With an exhale, slowly come into a forward bend over your legs while keeping your hands joined. Use a strap if needed. Roll your shoulders toward the middle of your back and extend your arms overhead.
7. Bridge Pose
This gentle backbend opens the chest and shoulders, two areas that are often constricted when we have poor posture. It strengthens the back, giving your spine more support. For a less intense version, you can try a supported bridge with a block or bolster placed underneath your low back instead.
Laying on your back, palms face down at your sides, bring the soles of your feet to the mat with your knees bent. The feet should be close to the fingers and hips-width distance apart. On an inhale, lift the hips while pressing down through the feet, arms and hands. Exhale, and slowly lower back down. Repeat this up-and-down movement several times.

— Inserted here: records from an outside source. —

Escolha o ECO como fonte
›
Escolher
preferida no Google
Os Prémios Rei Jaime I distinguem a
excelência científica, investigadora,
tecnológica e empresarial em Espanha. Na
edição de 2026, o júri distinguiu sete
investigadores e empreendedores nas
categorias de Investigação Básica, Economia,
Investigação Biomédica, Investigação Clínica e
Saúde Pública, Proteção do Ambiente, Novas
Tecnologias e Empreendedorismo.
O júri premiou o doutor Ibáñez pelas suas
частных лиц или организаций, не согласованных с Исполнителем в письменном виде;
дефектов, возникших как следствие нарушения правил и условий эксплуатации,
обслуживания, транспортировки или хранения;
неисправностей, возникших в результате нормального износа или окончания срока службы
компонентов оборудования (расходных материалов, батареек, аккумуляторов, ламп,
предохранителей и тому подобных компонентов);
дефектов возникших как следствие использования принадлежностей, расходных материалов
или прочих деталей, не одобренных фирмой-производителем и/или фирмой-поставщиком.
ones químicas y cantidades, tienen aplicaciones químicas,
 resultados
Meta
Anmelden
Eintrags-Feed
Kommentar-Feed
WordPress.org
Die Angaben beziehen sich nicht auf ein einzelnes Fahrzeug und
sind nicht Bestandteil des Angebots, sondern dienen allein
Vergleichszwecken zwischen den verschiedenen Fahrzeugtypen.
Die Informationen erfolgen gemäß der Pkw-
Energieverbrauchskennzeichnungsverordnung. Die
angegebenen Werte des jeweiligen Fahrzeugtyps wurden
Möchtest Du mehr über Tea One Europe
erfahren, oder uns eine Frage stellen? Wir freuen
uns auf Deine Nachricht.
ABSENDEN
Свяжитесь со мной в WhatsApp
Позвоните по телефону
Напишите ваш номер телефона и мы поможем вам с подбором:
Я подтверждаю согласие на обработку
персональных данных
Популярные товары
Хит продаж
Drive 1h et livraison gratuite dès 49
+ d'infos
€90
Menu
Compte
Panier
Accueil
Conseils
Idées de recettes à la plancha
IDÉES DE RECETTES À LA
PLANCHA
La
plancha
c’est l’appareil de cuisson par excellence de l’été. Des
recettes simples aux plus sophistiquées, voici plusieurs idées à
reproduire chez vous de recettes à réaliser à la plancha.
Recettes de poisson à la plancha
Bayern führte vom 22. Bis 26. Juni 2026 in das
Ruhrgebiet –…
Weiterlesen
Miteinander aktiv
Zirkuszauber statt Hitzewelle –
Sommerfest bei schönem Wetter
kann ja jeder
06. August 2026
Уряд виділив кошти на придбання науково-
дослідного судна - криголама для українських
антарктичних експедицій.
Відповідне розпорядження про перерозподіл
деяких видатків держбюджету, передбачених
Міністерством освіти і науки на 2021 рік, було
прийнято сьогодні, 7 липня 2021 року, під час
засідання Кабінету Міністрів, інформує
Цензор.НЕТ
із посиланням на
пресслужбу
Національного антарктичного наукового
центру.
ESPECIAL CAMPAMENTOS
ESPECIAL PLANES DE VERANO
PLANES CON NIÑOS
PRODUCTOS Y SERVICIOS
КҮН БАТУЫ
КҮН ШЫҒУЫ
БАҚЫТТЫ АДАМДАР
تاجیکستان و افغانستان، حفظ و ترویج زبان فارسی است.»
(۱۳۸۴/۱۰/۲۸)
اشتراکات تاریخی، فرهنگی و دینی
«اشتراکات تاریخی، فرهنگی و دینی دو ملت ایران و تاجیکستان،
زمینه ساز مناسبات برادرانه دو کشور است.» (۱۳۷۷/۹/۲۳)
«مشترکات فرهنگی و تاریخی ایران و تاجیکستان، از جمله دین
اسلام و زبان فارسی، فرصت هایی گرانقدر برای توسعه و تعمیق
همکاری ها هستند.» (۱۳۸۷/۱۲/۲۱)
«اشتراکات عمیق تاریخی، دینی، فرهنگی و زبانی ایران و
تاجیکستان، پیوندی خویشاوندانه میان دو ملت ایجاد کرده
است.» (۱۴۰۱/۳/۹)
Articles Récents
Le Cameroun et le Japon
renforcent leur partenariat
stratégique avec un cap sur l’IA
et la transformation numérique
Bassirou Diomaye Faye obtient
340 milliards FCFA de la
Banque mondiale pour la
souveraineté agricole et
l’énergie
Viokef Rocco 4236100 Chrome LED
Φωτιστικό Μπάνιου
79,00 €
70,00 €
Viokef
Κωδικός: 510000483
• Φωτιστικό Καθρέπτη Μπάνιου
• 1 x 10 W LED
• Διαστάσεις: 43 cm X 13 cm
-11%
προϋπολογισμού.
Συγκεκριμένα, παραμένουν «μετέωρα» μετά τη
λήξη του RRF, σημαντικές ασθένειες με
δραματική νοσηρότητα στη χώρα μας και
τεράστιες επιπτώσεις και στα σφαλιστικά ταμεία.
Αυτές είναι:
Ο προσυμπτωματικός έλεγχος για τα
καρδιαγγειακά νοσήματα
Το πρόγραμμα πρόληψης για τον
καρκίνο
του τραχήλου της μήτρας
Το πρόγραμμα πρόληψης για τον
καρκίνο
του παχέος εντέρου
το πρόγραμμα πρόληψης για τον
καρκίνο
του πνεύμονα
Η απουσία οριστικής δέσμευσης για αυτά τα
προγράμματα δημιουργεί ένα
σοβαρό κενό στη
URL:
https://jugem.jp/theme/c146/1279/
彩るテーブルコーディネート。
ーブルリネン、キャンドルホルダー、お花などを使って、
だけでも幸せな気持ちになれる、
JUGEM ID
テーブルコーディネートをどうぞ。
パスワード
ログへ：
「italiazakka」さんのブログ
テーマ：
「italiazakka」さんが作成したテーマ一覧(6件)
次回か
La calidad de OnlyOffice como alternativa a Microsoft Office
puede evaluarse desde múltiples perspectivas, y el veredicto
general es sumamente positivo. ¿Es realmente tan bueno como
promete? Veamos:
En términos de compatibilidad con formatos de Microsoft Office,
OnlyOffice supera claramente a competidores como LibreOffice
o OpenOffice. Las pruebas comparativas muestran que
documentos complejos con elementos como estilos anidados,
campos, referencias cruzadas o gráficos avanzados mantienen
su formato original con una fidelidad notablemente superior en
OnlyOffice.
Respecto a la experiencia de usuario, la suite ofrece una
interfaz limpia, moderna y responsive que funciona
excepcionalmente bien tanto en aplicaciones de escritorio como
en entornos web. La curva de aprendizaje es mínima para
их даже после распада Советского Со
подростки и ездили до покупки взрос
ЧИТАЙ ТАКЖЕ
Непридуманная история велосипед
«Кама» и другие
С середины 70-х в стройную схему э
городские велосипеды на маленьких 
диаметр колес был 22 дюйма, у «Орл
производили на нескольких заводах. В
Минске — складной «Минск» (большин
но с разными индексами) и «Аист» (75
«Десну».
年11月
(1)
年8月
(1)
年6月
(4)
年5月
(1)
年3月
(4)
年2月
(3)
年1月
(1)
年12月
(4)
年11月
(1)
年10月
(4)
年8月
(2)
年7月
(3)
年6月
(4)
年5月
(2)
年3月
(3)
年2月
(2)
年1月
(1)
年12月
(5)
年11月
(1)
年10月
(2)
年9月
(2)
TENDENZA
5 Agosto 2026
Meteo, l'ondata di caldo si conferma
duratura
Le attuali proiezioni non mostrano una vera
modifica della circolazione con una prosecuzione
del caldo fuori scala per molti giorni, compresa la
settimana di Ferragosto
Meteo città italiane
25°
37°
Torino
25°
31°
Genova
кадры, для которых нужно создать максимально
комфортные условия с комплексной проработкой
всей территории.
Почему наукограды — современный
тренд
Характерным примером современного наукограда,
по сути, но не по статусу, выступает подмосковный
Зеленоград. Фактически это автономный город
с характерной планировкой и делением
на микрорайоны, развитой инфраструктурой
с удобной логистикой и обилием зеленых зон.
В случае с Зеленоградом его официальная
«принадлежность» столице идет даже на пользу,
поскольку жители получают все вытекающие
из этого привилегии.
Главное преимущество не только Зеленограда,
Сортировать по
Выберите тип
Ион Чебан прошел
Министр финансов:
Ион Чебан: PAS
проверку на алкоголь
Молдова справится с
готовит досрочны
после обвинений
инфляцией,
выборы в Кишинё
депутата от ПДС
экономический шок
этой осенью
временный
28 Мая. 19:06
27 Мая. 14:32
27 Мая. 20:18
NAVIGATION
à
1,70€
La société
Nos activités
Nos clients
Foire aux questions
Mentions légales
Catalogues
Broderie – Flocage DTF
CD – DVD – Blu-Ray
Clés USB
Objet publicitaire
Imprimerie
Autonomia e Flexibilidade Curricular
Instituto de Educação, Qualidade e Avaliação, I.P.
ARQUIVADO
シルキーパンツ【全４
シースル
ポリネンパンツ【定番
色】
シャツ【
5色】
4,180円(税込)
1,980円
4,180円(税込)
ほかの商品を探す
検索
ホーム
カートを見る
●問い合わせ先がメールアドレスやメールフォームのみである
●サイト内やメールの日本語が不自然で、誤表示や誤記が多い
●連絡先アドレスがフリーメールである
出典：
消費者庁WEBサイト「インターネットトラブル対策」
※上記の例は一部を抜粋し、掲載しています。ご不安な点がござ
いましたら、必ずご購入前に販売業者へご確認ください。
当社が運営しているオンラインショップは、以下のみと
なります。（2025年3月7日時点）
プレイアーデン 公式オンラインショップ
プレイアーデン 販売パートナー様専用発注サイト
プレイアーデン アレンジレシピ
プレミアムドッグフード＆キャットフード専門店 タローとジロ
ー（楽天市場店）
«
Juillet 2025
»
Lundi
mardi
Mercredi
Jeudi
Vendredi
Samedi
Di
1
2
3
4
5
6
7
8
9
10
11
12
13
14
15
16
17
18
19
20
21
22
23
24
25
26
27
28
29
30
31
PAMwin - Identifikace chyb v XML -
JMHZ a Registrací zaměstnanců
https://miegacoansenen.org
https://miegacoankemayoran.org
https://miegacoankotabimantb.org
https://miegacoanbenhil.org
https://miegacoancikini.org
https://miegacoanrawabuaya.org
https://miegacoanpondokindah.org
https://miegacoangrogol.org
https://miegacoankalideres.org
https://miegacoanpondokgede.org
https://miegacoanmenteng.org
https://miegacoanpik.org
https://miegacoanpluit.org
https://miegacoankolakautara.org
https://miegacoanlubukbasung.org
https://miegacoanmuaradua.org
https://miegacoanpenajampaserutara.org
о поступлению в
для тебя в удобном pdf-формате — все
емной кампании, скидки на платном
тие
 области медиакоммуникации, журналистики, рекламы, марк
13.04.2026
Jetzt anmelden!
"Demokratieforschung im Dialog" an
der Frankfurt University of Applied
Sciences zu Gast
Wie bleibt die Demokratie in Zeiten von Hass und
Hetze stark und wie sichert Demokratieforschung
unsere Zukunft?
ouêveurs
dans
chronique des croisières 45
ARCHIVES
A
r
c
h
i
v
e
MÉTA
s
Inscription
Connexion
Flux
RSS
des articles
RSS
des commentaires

Then, hold the Bridge Pose for several breaths. Optionally, interlace your hands behind your back and roll the shoulders underneath to get into a deeper backbend. Breathe here for another 4 breaths before releasing on the exhale, one vertebrae at a time
8. Cobra Pose
Cobra Pose strengthens the arms and low back while opening the chest, upper back and shoulders. Laying on the belly, place your hands beneath the shoulders. Spread the fingers wide and press down evenly to lift the head, neck and chest off the mat. Hold your elbows in close to the rib cage and slightly tuck the chin to avoid straining the neck. Hold for 4 breaths for two or three rounds.
9. Cat and Cow Poses
Cat-cow stretches help you discover the natural curvature of your spine. By moving the spine from flexion (Cat Pose) into extension (Cow Pose), you can more easily find the neutral position. Let the movements originate from your tailbone and ripple up your spine so that your head is the last part to move.
To cultivate superb posture, first, build awareness by assessing your current posture and lifestyle. Second, create a yoga sequence for your specific postural issue by incorporating any or all of the poses from the above list into your practice. Last but not least, take your newfound awareness of your posture issues and apply it throughout your daily life, whether sitting, standing, or moving.